Soil moisture variations and ecosystem-scale fluxes of water and carbon in semiarid grassland and shrubland

Soil moisture distribution emerges as a key link between hydrologic and ecologic processes in semiarid grassland and shrubland, as it influences evapotranspiration, respiration, and assimilation. In support, we present three years of data (2002-2004) collected from a semiarid grassland and shrubland within the Sevilleta National Wildlife Refuge of central New Mexico; the two sites are separated by about 5 km. Instrumentation includes an eddy covariance tower and typical micrometeorological devices at both locations. Additionally, the grassland site features six soil moisture profiles and the shrubland site features four soil moisture profiles, with the maximum depth at 52.5 cm. At both sites, most rain falls during the warm season, but large storms do occur at other times of the year, e. g., spring of 2004. Soil moisture pulses at 2.5 cm follow almost all rain events, whereas only four pulses in the 3-year record are observed at 52.5 cm in the grassland and two in the shrubland; these deeper pulses follow large precipitation events or a series of smaller events. The daily times series of evapotranspiration (ET) is similar between the grassland and shrubland, supporting the results of Kurc and Small (2004). ET variations largely reflect changes in the soil moisture at 2.5 cm. In contrast, though the daily time series of net ecosystem exchange (NEE) at both sites covary, the magnitudes of peaks in net negative ecosystem exchange (NEE-) and net positive ecosystem exchange (NEE+) are over twice the magnitude at grassland than at the shrubland. Furthermore, pulses associated with NEE- peaks last much longer than ET pulses, of the order of 1-2 months, without any particular adherence to the climatologically defined rainy season.
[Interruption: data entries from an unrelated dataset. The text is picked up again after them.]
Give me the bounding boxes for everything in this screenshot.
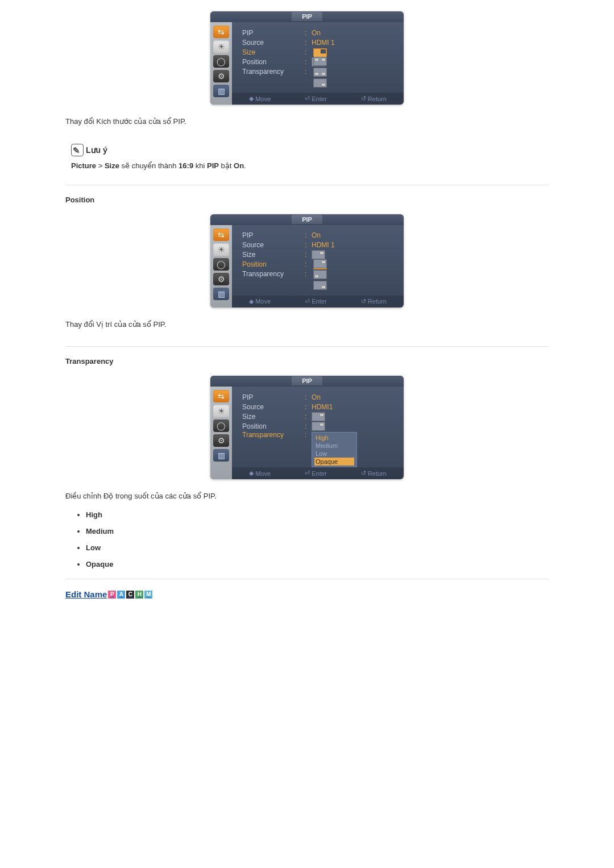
- sound-icon: ◯: [213, 420, 229, 432]
- setup-icon: ⚙: [213, 434, 229, 447]
- multi-icon: ▥: [213, 449, 229, 462]
- size-options: [313, 48, 327, 57]
- menu-transparency: Transparency: [242, 431, 305, 439]
- sound-icon: ◯: [213, 258, 229, 271]
- osd-sidebar: ⇆ ☀ ◯ ⚙ ▥: [210, 22, 232, 105]
- footer-move: Move: [255, 470, 271, 477]
- picture-icon: ☀: [213, 405, 229, 417]
- badge-c: C: [126, 591, 134, 599]
- opt-opaque: Opaque: [314, 458, 354, 466]
- enter-icon: ⏎: [305, 298, 310, 305]
- return-icon: ↺: [361, 95, 366, 102]
- transparency-options: High Medium Low Opaque: [312, 432, 357, 467]
- menu-pip: PIP: [242, 231, 305, 239]
- menu-transparency: Transparency: [242, 68, 305, 76]
- menu-pip: PIP: [242, 29, 305, 37]
- setup-icon: ⚙: [213, 70, 229, 82]
- move-icon: ◆: [249, 95, 254, 102]
- move-icon: ◆: [249, 298, 254, 305]
- transparency-heading: Transparency: [65, 357, 549, 366]
- badge-h: H: [135, 591, 143, 599]
- note-body: Picture > Size sẽ chuyển thành 16:9 khi …: [71, 160, 549, 172]
- osd-size-panel: PIP ⇆ ☀ ◯ ⚙ ▥ PIP:On Source:HDMI 1 Size:: [210, 11, 404, 105]
- input-icon: ⇆: [213, 229, 229, 241]
- menu-source: Source: [242, 403, 305, 411]
- note-title: Lưu ý: [86, 144, 107, 156]
- separator: [65, 346, 549, 347]
- multi-icon: ▥: [213, 288, 229, 300]
- return-icon: ↺: [361, 298, 366, 305]
- footer-move: Move: [255, 298, 271, 305]
- val-on: On: [312, 29, 321, 37]
- list-item: High: [86, 510, 549, 519]
- footer-return: Return: [368, 95, 387, 102]
- opt-high: High: [314, 434, 354, 442]
- input-icon: ⇆: [213, 390, 229, 402]
- note-icon: [71, 144, 84, 156]
- input-icon: ⇆: [213, 26, 229, 38]
- menu-position: Position: [242, 260, 305, 268]
- footer-move: Move: [255, 95, 271, 102]
- badge-m: M: [144, 591, 152, 599]
- sound-icon: ◯: [213, 55, 229, 68]
- list-item: Low: [86, 543, 549, 552]
- footer-enter: Enter: [312, 470, 326, 477]
- badge-a: A: [117, 591, 125, 599]
- footer-enter: Enter: [312, 298, 326, 305]
- return-icon: ↺: [361, 470, 366, 477]
- size-desc: Thay đổi Kích thước của cửa sổ PIP.: [65, 116, 549, 128]
- osd-title: PIP: [292, 12, 322, 21]
- position-desc: Thay đổi Vị trí của cửa sổ PIP.: [65, 319, 549, 331]
- opt-medium: Medium: [314, 442, 354, 450]
- edit-name-link[interactable]: Edit Name P A C H M: [65, 589, 152, 599]
- menu-position: Position: [242, 58, 305, 66]
- transparency-list: High Medium Low Opaque: [65, 510, 549, 568]
- footer-return: Return: [368, 298, 387, 305]
- multi-icon: ▥: [213, 85, 229, 97]
- val-hdmi: HDMI 1: [312, 39, 335, 47]
- edit-name-text: Edit Name: [65, 589, 107, 599]
- opt-low: Low: [314, 450, 354, 458]
- setup-icon: ⚙: [213, 273, 229, 285]
- footer-enter: Enter: [312, 95, 326, 102]
- enter-icon: ⏎: [305, 470, 310, 477]
- menu-size: Size: [242, 251, 305, 259]
- menu-transparency: Transparency: [242, 270, 305, 278]
- move-icon: ◆: [249, 470, 254, 477]
- picture-icon: ☀: [213, 40, 229, 53]
- enter-icon: ⏎: [305, 95, 310, 102]
- osd-position-panel: PIP ⇆ ☀ ◯ ⚙ ▥ PIP:On Source:HDMI 1 Size:…: [210, 214, 404, 308]
- badge-p: P: [108, 591, 116, 599]
- val-on: On: [312, 393, 321, 401]
- menu-pip: PIP: [242, 393, 305, 401]
- separator: [65, 185, 549, 185]
- menu-source: Source: [242, 241, 305, 249]
- list-item: Opaque: [86, 560, 549, 568]
- osd-footer: ◆Move ⏎Enter ↺Return: [232, 93, 404, 105]
- list-item: Medium: [86, 527, 549, 535]
- separator: [65, 579, 549, 579]
- osd-titlebar: PIP: [210, 11, 404, 22]
- position-heading: Position: [65, 196, 549, 204]
- val-hdmi: HDMI 1: [312, 241, 335, 249]
- val-hdmi: HDMI1: [312, 403, 333, 411]
- picture-icon: ☀: [213, 243, 229, 256]
- footer-return: Return: [368, 470, 387, 477]
- note-block: Lưu ý Picture > Size sẽ chuyển thành 16:…: [71, 144, 549, 172]
- transparency-desc: Điều chỉnh Độ trong suốt của các cửa sổ …: [65, 491, 549, 502]
- osd-transparency-panel: PIP ⇆ ☀ ◯ ⚙ ▥ PIP:On Source:HDMI1 Size: …: [210, 376, 404, 479]
- osd-title: PIP: [292, 376, 322, 385]
- menu-size: Size: [242, 48, 305, 56]
- val-on: On: [312, 231, 321, 239]
- menu-size: Size: [242, 413, 305, 421]
- osd-title: PIP: [292, 215, 322, 224]
- menu-position: Position: [242, 422, 305, 430]
- menu-source: Source: [242, 39, 305, 47]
These NEE- pulses reflect changes in deeper soil moisture, i.e., 52.5 cm at the grassland and 37.5 cm at the shrubland. Finally, evidence of soil moisture driven respiration is found throughout the NEE time series, with spikes of NEE+ following most rain events; however, longer periods of NEE+ also occur during relatively dry periods. Modeled assimilation suggests that the relationship between assimilation and soil moisture is strongest at depths at least 30 cm below the surface.